Items listed in a dataset
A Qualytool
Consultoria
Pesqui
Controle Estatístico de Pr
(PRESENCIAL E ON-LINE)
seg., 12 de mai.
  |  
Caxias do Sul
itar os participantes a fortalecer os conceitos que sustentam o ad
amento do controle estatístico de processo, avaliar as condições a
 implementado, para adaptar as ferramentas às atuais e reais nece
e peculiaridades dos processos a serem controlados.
* * *
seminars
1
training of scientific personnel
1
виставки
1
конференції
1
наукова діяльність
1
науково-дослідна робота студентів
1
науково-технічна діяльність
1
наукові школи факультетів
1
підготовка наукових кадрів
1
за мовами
* * *
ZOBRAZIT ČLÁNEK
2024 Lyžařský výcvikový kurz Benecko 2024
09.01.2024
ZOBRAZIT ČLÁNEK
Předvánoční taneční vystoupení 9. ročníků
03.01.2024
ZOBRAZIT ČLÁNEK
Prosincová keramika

YOUR GOAL » Retype exactly, and only, the lines above from the one where "amento do controle" occurs up to and including the one where "e peculiaridades dos" occurs.

EXERCISE RESPONSE »
amento do controle estatístico de processo, avaliar as condições a
 implementado, para adaptar as ferramentas às atuais e reais nece
e peculiaridades dos processos a serem controlados.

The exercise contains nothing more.